Limitations: Lack of SSL support nullifies Google App Engine as a commercial Web data store until Google confirms that the premium version will add SSL. Requests and responses are limited to 1 MB or 1,000 entities and the response must return within a "few seconds." (According to "The Sandbox" topic, "A web request to an application must be handled in a single process within a few seconds. Processes that take a very long time to respond are terminated to avoid overloading the web server.")

Following are specific daily limits for maintaining a free service (from Google App Engine for developers):

Quota Type Limit per Day
HTTP requests 650,000
Bandwidth in 9.77 GB
Bandwidth out 9.77 GB
CPU megacycles 200 million
E-mail messages 2,000
Datastore calls 2.5 million
External URL requests 160,000

Data Security: Google requires that you grant them the following license for content you store on their servers:

8.1. Google claims no ownership or control over any Content or Application. You retain copyright and any other rights you already hold in the Content and/or Application, and you are responsible for protecting those rights, as appropriate. By submitting, posting or displaying the Content on or through the Service you give Google a worldwide, royalty-free, and non-exclusive license to reproduce, adapt, modify, translate, publish, publicly perform, publicly display and distribute such Content for the sole purpose of enabling Google to provide you with the Service in accordance with its privacy policy. Furthermore, by creating an Application through use of the Service, you give Google a worldwide, royalty-free, and non-exclusive license to reproduce, adapt, modify, translate, publish, publicly perform, publicly display and distribute such Application for the sole purpose of enabling Google to provide you with the Service in accordance with its privacy policy.

8.2. You agree that Google, in its sole discretion, may use your trade names, trademarks, service marks, logos, domain names and other distinctive brand features in presentations, marketing materials, customer lists, financial reports and Web site listings (including links to your website) for the purpose of advertising or publicizing your use of the Service.

At present, GAE appears useful only for storing content that's shared with the general public and would not be suitable for storing or serving confidential business information. (This section added 5/6/2008.)

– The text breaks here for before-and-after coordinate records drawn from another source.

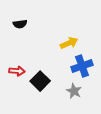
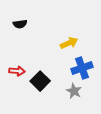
blue cross: moved 2 px down
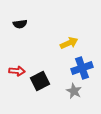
black square: rotated 18 degrees clockwise
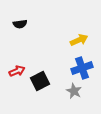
yellow arrow: moved 10 px right, 3 px up
red arrow: rotated 28 degrees counterclockwise
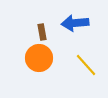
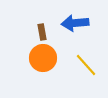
orange circle: moved 4 px right
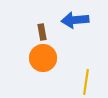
blue arrow: moved 3 px up
yellow line: moved 17 px down; rotated 50 degrees clockwise
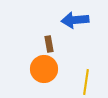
brown rectangle: moved 7 px right, 12 px down
orange circle: moved 1 px right, 11 px down
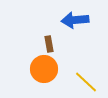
yellow line: rotated 55 degrees counterclockwise
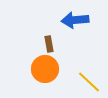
orange circle: moved 1 px right
yellow line: moved 3 px right
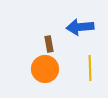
blue arrow: moved 5 px right, 7 px down
yellow line: moved 1 px right, 14 px up; rotated 45 degrees clockwise
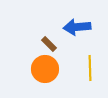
blue arrow: moved 3 px left
brown rectangle: rotated 35 degrees counterclockwise
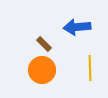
brown rectangle: moved 5 px left
orange circle: moved 3 px left, 1 px down
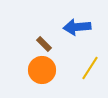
yellow line: rotated 35 degrees clockwise
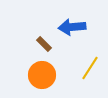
blue arrow: moved 5 px left
orange circle: moved 5 px down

This blog is a work in progress. Comments, corrections, and suggestions are welcome.

 

5 comments:

Anonymous said...

Another "Data Store in the Cloud" for your list is the Talis Platform. The interface is RESTful HTTP, and two kinds of hosted stores are used - "Contentbox" (for any kind of representation) and "Metabox" (for RDF). Various services are available on top of the stores: SPARQL, augmentation etc. Let me know if you want an account to play with (danny.ayers @ the company domain).

Filip said...

Actually, for Google App Engine, SSL is not available.

See: http://groups.google.com/group/google-appengine/browse_thread/thread/ab85b3be332b2ee4

Filip said...

Google has not yet made any announcements on whether and when it will be available. It is likely to be available by the time Google App Engine is going out of beta, but other Google's applications often appear to be in eternal beta. This product may be different, but for now, all we can say is that SSL is not available. So either you send all of your data in cleartext, or you do your own encryption from scratch.

Lou Franco said...

I read "for the sole purpose of enabling Google to provide you with the Service in accordance with its privacy policy" as limiting the license you give them to your data to just what they need to publish the data in the way you specify.

I am not a lawyer, but the plain meaning of the words certainly limits the license.

Anonymous said...

Can we directly interact with Bigtable to store & retrieve data direct from javascript or ajax code.
or is there any client library available to directly interact with BigTable.
There should not be any existence of GAE. Directly 1 HTML page for sending & retrieving data....???